Pixel coordinate grounding data
-=-=-=-=-
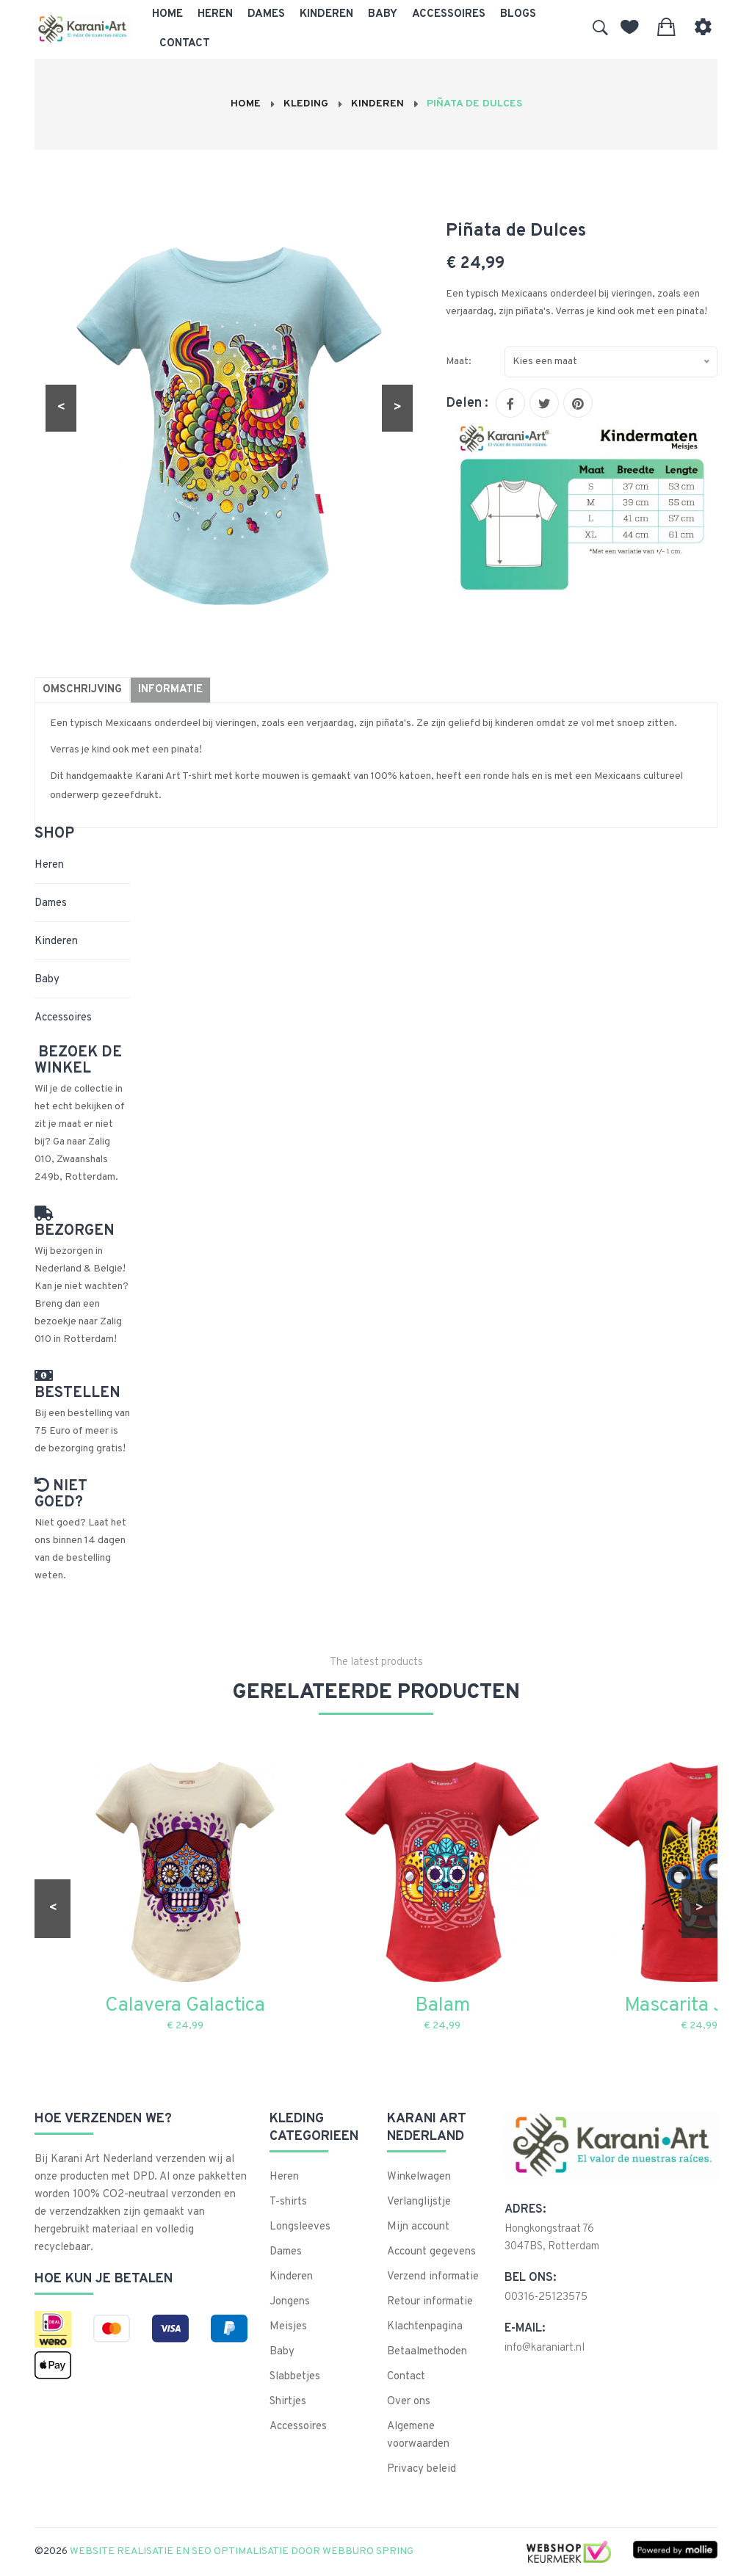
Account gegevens (431, 2252)
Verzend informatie (433, 2277)
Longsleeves (300, 2227)
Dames (266, 14)
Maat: (458, 361)
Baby (382, 14)
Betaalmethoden (427, 2352)
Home (167, 14)
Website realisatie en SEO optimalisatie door (242, 2551)
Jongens (290, 2302)
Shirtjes (288, 2402)
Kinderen (326, 14)
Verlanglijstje (419, 2202)
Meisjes (288, 2327)
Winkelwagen (419, 2177)
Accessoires (448, 14)
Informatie (170, 690)
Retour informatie (430, 2302)
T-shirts (288, 2202)
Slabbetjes (295, 2377)
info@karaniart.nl (545, 2348)
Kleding (305, 104)
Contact (184, 44)
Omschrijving (82, 690)
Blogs (518, 14)
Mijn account (418, 2227)
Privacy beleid (421, 2469)
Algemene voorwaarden (418, 2435)
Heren (215, 14)
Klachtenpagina (425, 2327)
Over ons (408, 2402)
-=-=-=-=-
● **EXERCISE BRIEF**
Repeat the lines above, from the one containing "Kleding (305, 104)" to the final line, word for word and with nothing else.

● **EXPECTED ANSWER**
Kleding (305, 104)
Contact (184, 44)
Omschrijving (82, 690)
Blogs (518, 14)
Mijn account (418, 2227)
Privacy beleid (421, 2469)
Algemene voorwaarden (418, 2435)
Heren (215, 14)
Klachtenpagina (425, 2327)
Over ons (408, 2402)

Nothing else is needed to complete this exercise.